- **Required work**
Below are the records; how many of their lines contain "dokumenti"? Reply only with that figure.

Source records below:

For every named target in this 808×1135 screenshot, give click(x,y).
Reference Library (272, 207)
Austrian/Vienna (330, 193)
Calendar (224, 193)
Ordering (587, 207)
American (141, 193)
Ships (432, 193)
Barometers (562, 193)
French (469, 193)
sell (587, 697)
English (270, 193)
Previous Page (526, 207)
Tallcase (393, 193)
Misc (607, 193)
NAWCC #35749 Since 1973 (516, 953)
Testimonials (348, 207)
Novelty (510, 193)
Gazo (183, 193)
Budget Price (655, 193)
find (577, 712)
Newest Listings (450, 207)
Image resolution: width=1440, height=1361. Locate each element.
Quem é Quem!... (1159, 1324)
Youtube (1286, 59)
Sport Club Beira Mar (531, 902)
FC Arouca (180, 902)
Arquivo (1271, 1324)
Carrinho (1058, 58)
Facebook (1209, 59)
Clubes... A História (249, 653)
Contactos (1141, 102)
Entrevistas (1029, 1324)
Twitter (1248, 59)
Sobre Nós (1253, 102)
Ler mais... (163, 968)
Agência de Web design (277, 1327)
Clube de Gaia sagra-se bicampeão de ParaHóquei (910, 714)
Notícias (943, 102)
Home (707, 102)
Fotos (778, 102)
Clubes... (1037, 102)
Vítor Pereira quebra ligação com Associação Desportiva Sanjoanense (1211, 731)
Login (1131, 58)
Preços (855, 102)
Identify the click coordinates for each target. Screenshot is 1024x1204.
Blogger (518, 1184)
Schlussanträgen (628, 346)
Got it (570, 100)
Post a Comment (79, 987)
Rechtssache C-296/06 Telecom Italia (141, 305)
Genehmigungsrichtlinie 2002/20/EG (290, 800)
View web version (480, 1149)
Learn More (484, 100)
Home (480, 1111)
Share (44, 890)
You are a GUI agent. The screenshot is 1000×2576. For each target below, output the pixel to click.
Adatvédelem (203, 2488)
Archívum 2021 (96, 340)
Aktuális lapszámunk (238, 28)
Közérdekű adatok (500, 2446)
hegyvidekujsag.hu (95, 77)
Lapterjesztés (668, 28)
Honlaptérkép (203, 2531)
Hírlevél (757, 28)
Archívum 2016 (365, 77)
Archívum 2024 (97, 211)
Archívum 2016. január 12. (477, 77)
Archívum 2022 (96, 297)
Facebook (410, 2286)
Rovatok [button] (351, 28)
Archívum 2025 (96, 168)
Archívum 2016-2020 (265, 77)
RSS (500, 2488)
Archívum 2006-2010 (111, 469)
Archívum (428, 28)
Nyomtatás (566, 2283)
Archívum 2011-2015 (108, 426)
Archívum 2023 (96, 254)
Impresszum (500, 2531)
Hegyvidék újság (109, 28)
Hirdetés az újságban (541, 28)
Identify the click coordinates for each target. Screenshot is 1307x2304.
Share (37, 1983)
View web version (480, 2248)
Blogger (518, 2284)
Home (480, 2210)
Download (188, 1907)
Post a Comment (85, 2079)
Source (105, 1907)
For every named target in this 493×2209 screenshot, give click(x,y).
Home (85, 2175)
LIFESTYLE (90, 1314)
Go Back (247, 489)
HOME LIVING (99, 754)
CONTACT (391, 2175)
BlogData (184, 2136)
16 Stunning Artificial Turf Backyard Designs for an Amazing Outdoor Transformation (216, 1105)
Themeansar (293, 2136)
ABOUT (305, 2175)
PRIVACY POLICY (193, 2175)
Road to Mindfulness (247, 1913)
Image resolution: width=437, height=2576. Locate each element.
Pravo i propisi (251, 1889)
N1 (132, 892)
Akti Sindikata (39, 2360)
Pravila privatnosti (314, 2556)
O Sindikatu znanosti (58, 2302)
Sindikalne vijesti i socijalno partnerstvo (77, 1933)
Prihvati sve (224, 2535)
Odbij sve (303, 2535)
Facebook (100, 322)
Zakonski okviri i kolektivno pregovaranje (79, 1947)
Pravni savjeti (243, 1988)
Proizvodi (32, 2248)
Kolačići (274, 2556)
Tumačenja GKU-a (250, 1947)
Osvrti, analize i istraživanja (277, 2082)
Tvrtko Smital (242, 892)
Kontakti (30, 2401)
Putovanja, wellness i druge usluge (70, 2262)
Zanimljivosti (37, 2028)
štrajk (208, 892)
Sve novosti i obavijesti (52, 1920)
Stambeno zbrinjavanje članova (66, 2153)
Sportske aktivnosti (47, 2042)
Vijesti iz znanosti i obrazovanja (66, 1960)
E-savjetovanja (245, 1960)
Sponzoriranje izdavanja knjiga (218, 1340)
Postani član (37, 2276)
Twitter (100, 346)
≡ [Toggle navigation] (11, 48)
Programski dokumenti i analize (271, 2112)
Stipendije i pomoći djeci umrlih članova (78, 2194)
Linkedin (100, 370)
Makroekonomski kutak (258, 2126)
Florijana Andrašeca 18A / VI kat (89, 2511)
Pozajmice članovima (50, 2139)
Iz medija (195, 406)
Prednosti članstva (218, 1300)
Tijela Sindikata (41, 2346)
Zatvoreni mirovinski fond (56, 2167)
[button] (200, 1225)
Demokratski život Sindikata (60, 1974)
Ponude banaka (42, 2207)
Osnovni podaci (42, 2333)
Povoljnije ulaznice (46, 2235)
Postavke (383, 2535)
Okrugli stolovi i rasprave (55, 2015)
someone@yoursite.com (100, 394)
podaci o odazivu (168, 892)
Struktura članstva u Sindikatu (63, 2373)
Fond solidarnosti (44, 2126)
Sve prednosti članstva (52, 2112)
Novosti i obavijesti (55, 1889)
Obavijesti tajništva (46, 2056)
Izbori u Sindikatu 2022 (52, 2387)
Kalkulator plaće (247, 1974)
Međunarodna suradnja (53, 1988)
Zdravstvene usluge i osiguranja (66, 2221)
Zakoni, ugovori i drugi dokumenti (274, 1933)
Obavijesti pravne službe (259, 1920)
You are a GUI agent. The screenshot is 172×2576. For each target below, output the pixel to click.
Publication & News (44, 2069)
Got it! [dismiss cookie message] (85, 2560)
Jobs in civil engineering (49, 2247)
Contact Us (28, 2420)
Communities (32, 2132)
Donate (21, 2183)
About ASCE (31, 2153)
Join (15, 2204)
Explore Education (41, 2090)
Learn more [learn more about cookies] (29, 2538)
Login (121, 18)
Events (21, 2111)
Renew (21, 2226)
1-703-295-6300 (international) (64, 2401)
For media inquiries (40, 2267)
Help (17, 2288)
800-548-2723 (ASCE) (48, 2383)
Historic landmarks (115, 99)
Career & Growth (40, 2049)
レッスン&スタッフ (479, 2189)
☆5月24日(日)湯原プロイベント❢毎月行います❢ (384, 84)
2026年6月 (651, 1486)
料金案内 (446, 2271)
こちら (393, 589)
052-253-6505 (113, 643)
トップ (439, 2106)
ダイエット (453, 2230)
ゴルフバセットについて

End of Source records.

- **Reply to the task**
2